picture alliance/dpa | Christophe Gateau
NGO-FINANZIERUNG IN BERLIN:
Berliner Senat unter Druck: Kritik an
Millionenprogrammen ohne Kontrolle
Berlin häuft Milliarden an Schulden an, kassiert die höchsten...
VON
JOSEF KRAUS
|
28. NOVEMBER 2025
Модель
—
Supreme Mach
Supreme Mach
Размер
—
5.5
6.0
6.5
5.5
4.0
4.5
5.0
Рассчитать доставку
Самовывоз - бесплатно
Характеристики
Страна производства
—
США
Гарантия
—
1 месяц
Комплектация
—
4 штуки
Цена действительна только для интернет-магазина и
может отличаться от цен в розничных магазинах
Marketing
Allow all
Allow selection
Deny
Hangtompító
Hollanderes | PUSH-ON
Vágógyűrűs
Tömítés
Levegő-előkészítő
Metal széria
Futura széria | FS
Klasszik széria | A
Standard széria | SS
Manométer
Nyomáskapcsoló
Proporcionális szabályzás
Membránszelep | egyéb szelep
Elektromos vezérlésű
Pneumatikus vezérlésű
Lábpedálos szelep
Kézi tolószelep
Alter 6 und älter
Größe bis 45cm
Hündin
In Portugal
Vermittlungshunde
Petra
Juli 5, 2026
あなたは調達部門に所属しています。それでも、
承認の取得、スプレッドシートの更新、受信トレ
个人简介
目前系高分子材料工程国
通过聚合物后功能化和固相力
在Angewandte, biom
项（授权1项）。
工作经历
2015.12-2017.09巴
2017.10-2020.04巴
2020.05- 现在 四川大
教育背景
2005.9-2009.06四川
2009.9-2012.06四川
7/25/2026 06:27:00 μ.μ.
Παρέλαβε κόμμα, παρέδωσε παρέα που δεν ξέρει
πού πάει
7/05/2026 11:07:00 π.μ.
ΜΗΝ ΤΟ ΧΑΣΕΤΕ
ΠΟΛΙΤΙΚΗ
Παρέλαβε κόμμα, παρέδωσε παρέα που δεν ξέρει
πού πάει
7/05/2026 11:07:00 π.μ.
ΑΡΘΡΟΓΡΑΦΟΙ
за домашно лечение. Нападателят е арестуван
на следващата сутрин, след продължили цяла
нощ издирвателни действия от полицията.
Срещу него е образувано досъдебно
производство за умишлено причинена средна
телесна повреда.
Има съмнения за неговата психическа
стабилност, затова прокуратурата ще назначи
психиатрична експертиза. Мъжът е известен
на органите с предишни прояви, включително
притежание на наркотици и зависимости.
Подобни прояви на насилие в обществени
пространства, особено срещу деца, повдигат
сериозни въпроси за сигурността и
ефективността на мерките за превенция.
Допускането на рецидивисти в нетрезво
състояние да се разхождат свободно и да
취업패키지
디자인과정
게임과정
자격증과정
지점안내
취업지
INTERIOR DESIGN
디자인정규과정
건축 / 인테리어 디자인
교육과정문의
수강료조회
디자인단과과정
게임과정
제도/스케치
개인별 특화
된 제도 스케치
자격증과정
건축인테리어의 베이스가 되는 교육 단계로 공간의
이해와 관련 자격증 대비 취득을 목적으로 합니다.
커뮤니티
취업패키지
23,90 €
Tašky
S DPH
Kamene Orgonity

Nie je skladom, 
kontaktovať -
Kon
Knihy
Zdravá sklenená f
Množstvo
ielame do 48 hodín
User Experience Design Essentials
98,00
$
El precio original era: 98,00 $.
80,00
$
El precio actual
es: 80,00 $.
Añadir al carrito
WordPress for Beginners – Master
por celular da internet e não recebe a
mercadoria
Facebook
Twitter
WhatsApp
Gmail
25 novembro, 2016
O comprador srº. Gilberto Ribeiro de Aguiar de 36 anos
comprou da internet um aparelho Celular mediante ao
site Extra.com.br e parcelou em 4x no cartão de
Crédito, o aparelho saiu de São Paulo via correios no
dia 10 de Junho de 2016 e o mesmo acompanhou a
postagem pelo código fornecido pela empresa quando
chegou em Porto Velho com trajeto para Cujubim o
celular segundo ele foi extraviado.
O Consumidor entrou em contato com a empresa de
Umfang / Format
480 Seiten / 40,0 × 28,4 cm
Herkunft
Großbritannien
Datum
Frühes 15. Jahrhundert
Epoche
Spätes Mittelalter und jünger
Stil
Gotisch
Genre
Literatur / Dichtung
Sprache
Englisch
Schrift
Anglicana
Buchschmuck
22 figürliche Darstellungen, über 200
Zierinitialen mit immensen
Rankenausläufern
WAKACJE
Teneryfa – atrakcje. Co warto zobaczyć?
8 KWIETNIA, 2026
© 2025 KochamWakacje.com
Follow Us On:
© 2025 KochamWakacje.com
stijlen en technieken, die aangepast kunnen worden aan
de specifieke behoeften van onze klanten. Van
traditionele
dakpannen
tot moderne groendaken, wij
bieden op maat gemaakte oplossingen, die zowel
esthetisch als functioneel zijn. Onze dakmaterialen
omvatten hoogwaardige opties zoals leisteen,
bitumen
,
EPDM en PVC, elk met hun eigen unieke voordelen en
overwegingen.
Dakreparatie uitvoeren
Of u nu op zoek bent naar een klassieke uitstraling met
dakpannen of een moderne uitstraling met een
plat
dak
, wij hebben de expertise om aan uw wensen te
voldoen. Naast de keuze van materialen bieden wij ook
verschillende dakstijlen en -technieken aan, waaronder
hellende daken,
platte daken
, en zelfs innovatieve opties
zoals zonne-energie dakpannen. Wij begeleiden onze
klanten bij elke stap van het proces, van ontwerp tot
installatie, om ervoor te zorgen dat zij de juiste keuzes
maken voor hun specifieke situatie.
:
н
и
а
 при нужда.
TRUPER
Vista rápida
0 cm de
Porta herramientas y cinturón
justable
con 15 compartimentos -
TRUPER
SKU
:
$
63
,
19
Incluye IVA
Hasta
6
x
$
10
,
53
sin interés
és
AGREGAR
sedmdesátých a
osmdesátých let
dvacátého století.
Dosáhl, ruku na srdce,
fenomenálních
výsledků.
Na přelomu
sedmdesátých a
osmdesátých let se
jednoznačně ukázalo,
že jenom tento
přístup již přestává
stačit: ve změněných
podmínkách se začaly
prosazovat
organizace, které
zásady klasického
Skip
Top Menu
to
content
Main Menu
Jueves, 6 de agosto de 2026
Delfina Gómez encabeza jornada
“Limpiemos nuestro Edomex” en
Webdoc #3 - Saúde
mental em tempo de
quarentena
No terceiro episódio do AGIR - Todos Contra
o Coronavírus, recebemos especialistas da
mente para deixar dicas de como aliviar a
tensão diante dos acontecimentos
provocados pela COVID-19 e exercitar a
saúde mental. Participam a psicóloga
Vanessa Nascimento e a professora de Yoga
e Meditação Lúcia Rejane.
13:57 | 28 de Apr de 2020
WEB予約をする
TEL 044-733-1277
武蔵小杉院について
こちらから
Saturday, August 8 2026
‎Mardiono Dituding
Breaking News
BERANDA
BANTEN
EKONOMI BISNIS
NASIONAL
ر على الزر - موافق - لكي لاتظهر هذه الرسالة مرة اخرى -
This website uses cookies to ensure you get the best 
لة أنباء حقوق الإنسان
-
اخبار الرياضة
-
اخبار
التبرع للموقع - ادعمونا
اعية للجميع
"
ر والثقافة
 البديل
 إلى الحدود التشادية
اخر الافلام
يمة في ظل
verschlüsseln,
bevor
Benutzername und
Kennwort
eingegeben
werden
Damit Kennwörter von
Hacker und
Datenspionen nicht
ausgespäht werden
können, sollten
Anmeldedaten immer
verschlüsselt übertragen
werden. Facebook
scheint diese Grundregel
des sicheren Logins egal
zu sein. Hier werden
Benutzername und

────

> **Task**
Please transcribe only the lines in the records above running from the line that has "Vanessa Nascimento e a professora de Yoga" through the line that has "des sicheren Logins egal", both included, exactly as they appear.

> **Task output**
Vanessa Nascimento e a professora de Yoga
e Meditação Lúcia Rejane.
13:57 | 28 de Apr de 2020
WEB予約をする
TEL 044-733-1277
武蔵小杉院について
こちらから
Saturday, August 8 2026
‎Mardiono Dituding
Breaking News
BERANDA
BANTEN
EKONOMI BISNIS
NASIONAL
ر على الزر - موافق - لكي لاتظهر هذه الرسالة مرة اخرى -
This website uses cookies to ensure you get the best 
لة أنباء حقوق الإنسان
-
اخبار الرياضة
-
اخبار
التبرع للموقع - ادعمونا
اعية للجميع
"
ر والثقافة
 البديل
 إلى الحدود التشادية
اخر الافلام
يمة في ظل
verschlüsseln,
bevor
Benutzername und
Kennwort
eingegeben
werden
Damit Kennwörter von
Hacker und
Datenspionen nicht
ausgespäht werden
können, sollten
Anmeldedaten immer
verschlüsselt übertragen
werden. Facebook
scheint diese Grundregel
des sicheren Logins egal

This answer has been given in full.